## RECORDS PROVIDED:
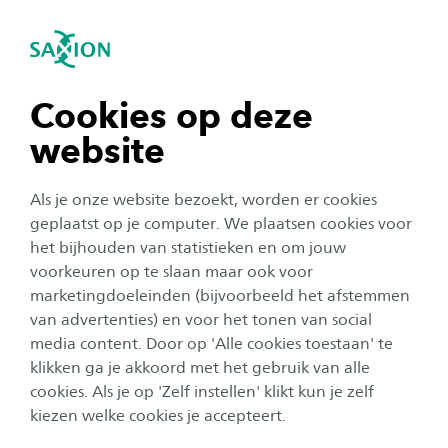
igatie sluiten
Zo
Navigatie openen
navigatie tonen
Cookies op deze
website
navigatie tonen
Als je onze website bezoekt, worden er cookies
navigatie tonen
geplaatst op je computer. We plaatsen cookies voor
het bijhouden van statistieken en om jouw
voorkeuren op te slaan maar ook voor
navigatie tonen
marketingdoeleinden (bijvoorbeeld het afstemmen
van advertenties) en voor het tonen van social
media content. Door op 'Alle cookies toestaan' te
navigatie tonen
klikken ga je akkoord met het gebruik van alle
cookies. Als je op 'Zelf instellen' klikt kun je zelf
IntoSaxion bestaat niet meer
kiezen welke cookies je accepteert.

## YOUR ASSIGNMENT:
Please transcribe exactly the lines above from the line that has "voorkeuren op te slaan maar ook voor" up to and including the line that has "klikken ga je"; no other line belongs in the answer.

## SOLUTION TO THIS PROBLEM:
voorkeuren op te slaan maar ook voor
navigatie tonen
marketingdoeleinden (bijvoorbeeld het afstemmen
van advertenties) en voor het tonen van social
media content. Door op 'Alle cookies toestaan' te
navigatie tonen
klikken ga je akkoord met het gebruik van alle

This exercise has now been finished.